Semantic Web

A library for creating synthetic knowledge graphs

Changed on 13/06/2024
In computer science in general and AI in particular, we need large volumes of test data to test and improve our systems. To this end, several researchers from the Inria centre at Université Côte d'Azur and Université de Lorraine have joined forces to create PyGraft, an open source library offering tools for generating fully customizable, synthetic knowledge graphs.

The challenge: generating abstract, synthetic datasets

More and more knowledge graphs are being used by experts in machine learning, artificial intelligence, the semantic web and even ontologies (the modeling of vocabulary and knowledge on a given subject) to model, visualize and analyze the links that unite the elements of a domain and their descriptions within an information system. 

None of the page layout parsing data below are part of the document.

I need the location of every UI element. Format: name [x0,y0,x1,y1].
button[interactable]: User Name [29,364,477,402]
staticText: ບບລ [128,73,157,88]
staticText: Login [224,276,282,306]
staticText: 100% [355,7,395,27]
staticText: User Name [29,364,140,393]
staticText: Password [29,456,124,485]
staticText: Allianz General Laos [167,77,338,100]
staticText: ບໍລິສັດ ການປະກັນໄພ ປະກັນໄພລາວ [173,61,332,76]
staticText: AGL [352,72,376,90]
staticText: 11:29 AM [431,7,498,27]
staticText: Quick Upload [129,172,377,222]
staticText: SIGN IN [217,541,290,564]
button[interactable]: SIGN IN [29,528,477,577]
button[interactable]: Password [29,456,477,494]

“But specialists don't always have the data they need to work on methods for processing these knowledge graphs, based on features they have already calculated or would like to use, for example because the data is private or doesn't exist," explains Pierre Monnin, a researcher in artificial intelligence with the Wimmics project team at the Inria Centre at Université Côte d’Azur, a joint project between Inria and the I3S laboratory (CNRS, UniCA). 

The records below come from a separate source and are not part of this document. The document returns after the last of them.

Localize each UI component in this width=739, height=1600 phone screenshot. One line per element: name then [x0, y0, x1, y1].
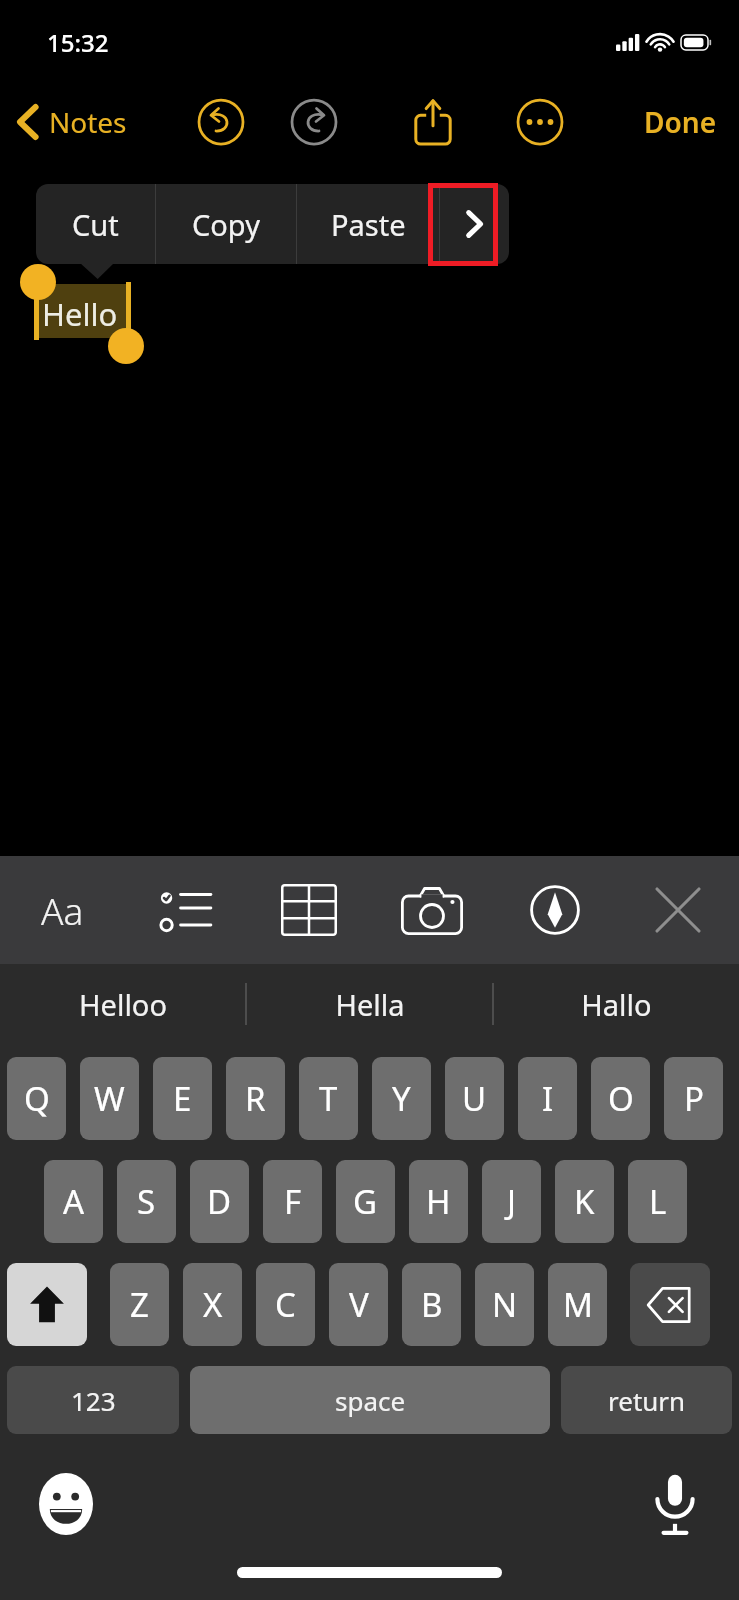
button[interactable]: R	[226, 1057, 285, 1140]
button[interactable]: E	[153, 1057, 212, 1140]
staticText: P	[684, 1076, 704, 1121]
button[interactable]: Notes	[0, 95, 137, 149]
staticText: C	[275, 1282, 296, 1327]
button[interactable]: M	[548, 1263, 607, 1346]
staticText: Q	[24, 1076, 50, 1121]
button[interactable]: Hella	[247, 964, 492, 1044]
staticText: I	[542, 1076, 554, 1121]
staticText: Hello	[42, 293, 118, 335]
button[interactable]: Copy	[156, 184, 296, 264]
staticText: T	[319, 1076, 338, 1121]
staticText: S	[137, 1179, 156, 1224]
staticText: L	[649, 1179, 667, 1224]
staticText: K	[574, 1179, 595, 1224]
button[interactable]: 123	[7, 1366, 179, 1434]
staticText: M	[563, 1282, 593, 1327]
staticText: E	[173, 1076, 192, 1121]
staticText: V	[349, 1282, 369, 1327]
staticText: Done	[644, 103, 717, 141]
button[interactable]: X	[183, 1263, 242, 1346]
button[interactable]: Done	[622, 93, 739, 151]
staticText: F	[284, 1179, 302, 1224]
staticText: space	[335, 1383, 406, 1418]
button[interactable]: D	[190, 1160, 249, 1243]
button[interactable]: Q	[7, 1057, 66, 1140]
staticText: R	[245, 1076, 266, 1121]
staticText: D	[207, 1179, 232, 1224]
staticText: A	[63, 1179, 85, 1224]
button[interactable]: K	[555, 1160, 614, 1243]
staticText: 123	[71, 1383, 116, 1418]
button[interactable]: Text format	[0, 856, 124, 964]
button[interactable]: Camera	[370, 856, 493, 964]
button[interactable]: return	[561, 1366, 732, 1434]
staticText: G	[353, 1179, 378, 1224]
button[interactable]: Table	[247, 856, 370, 964]
button[interactable]: Close	[616, 856, 739, 964]
staticText: return	[608, 1383, 686, 1418]
button[interactable]: space	[190, 1366, 550, 1434]
staticText: Paste	[331, 205, 406, 244]
staticText: Y	[392, 1076, 411, 1121]
button[interactable]: S	[117, 1160, 176, 1243]
staticText: 15:32	[47, 26, 109, 59]
button[interactable]: More options	[505, 87, 575, 157]
button[interactable]: J	[482, 1160, 541, 1243]
button[interactable]: Emoji keyboard	[28, 1466, 104, 1542]
button[interactable]: T	[299, 1057, 358, 1140]
button[interactable]: More actions	[440, 184, 509, 264]
button[interactable]: Y	[372, 1057, 431, 1140]
button[interactable]: U	[445, 1057, 504, 1140]
button[interactable]: C	[256, 1263, 315, 1346]
button[interactable]: I	[518, 1057, 577, 1140]
button[interactable]: Redo	[279, 87, 349, 157]
button[interactable]: Shift	[7, 1263, 87, 1346]
staticText: Hallo	[581, 985, 652, 1024]
staticText: U	[462, 1076, 487, 1121]
staticText: O	[608, 1076, 634, 1121]
staticText: Copy	[192, 205, 260, 244]
button[interactable]: P	[664, 1057, 723, 1140]
button[interactable]: Hallo	[494, 964, 739, 1044]
button[interactable]: O	[591, 1057, 650, 1140]
button[interactable]: B	[402, 1263, 461, 1346]
staticText: Aa	[41, 885, 84, 935]
staticText: B	[421, 1282, 443, 1327]
button[interactable]: V	[329, 1263, 388, 1346]
button[interactable]: Markup	[493, 856, 616, 964]
button[interactable]: Dictation	[637, 1466, 713, 1542]
button[interactable]: G	[336, 1160, 395, 1243]
staticText: Helloo	[79, 985, 167, 1024]
button[interactable]: Undo	[186, 87, 256, 157]
button[interactable]: A	[44, 1160, 103, 1243]
button[interactable]: L	[628, 1160, 687, 1243]
staticText: Z	[130, 1282, 149, 1327]
button[interactable]: Checklist	[124, 856, 247, 964]
staticText: X	[203, 1282, 223, 1327]
staticText: N	[492, 1282, 518, 1327]
staticText: H	[426, 1179, 451, 1224]
staticText: Hella	[335, 985, 405, 1024]
button[interactable]: Backspace	[630, 1263, 710, 1346]
button[interactable]: Z	[110, 1263, 169, 1346]
button[interactable]: Share	[398, 87, 468, 157]
button[interactable]: F	[263, 1160, 322, 1243]
button[interactable]: W	[80, 1057, 139, 1140]
button[interactable]: N	[475, 1263, 534, 1346]
staticText: W	[94, 1076, 125, 1121]
staticText: J	[507, 1179, 517, 1224]
staticText: Notes	[49, 103, 127, 141]
staticText: Cut	[72, 205, 119, 244]
button[interactable]: Helloo	[0, 964, 245, 1044]
button[interactable]: Cut	[36, 184, 155, 264]
button[interactable]: H	[409, 1160, 468, 1243]
button[interactable]: Paste	[297, 184, 439, 264]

"Our idea with the PyGraft open-source library is therefore to provide them with a means of creating abstract and synthetic datasets that correspond perfectly to the expected characteristics. For example, by helping them create public datasets that look exactly like private data".

Enriching data with logical constructs

Why is this important? “Using PyGraft, whose first version of which was developed by Nicolas Hubert, a doctoral student at the Université de Lorraine, it is possible to carry out new studies, for example in neuro-symbolic AI," explains the researcher, who obtained his thesis at Loria laboratory in Nancy (CNRS, Inria, Université de Lorraine). Neuro-symbolic AI, sometimes presented as the third wave of AI, combines learning (e.g. via neural networks) and symbolic methods (e.g. a reproduction of human reasoning, carried out using symbols and deductive rules such as "My fridge is empty + I'm hungry = I have to go shopping"). With PyGraft, even if you don't have a dataset at your disposal, you have a synthetic, customizable data generator to help you experiment with logical constructs of this kind."

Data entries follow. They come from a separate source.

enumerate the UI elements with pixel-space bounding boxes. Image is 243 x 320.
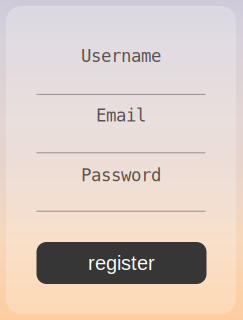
button[interactable]: register xyxy=(36,242,206,284)
staticText: Email xyxy=(96,106,146,126)
button[interactable]: Password xyxy=(36,155,206,212)
staticText: register xyxy=(88,252,155,274)
button[interactable]: Email xyxy=(36,96,206,153)
staticText: Password xyxy=(81,165,161,185)
button[interactable]: Username xyxy=(36,36,206,95)
staticText: Username xyxy=(81,46,161,66)
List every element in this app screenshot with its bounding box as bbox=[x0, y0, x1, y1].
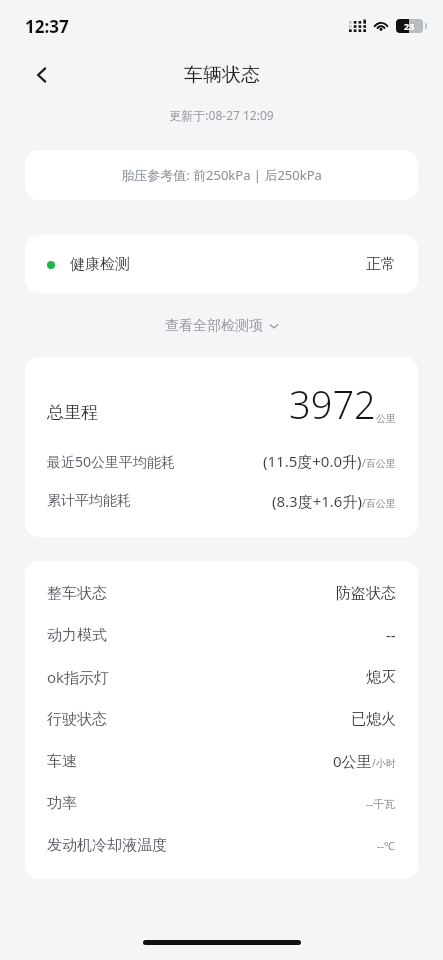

Identifying new needs and use cases

The library has been available for free download on the GitHub platform, since September 2023. It has been designed for use on a computer or server, and has been developed in Python, a programming language that has the advantage of being widely used for machine learning and artificial intelligence.

PyGraft is highly intuitive and generates data that integrates easily with other workflows. As a result, public interest rose as soon as it went online, particularly among specialists in the field of artifical intelligence (AI) or big data, in France or abroad. "We've been contacted by many users and we think some are already using it to generate abstract datasets to enable them to test the machine learning or artificial intelligence methods they are working on, or to check how they behave with larger datasets," explains Pierre Monnin. "Making this library open-source will help us federate a community of contributors and identify emerging needs within the communities of researchers and data scientists who use knowledge graphs."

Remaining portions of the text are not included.